→ Problem details
For this exercise, an exact copy is needed of only the lines from the one containing "designsalon@mzs.at" through the end of the data, with pictures left out.

── Information given ──

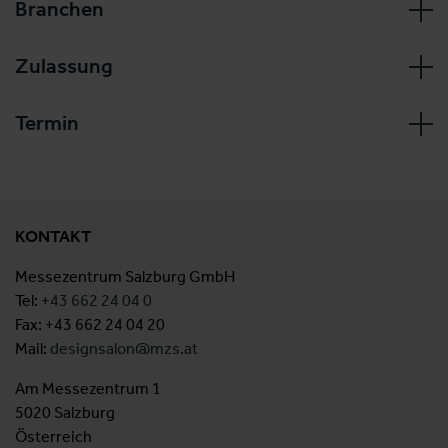
Branchen
Zulassung
Termin
KONTAKT
Messezentrum Salzburg GmbH
Tel:
+43 662 24 04 0
Fax: +43 662 24 04 20
Mail:
designsalon@mzs.at
Am Messezentrum 1
5020 Salzburg
Österreich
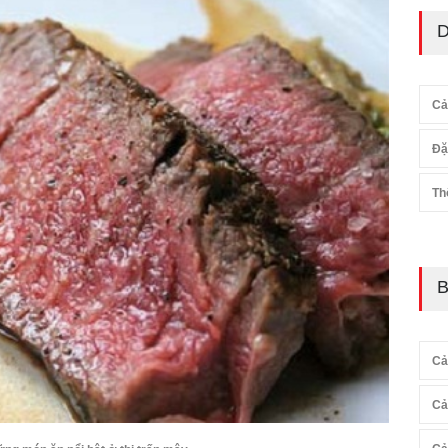
D
Cả
Đặ
Th
B
Cả
Cả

───

→ Finished exercise
designsalon@mzs.at
Am Messezentrum 1
5020 Salzburg
Österreich
D
Cả
Đặ
Th
B
Cả
Cả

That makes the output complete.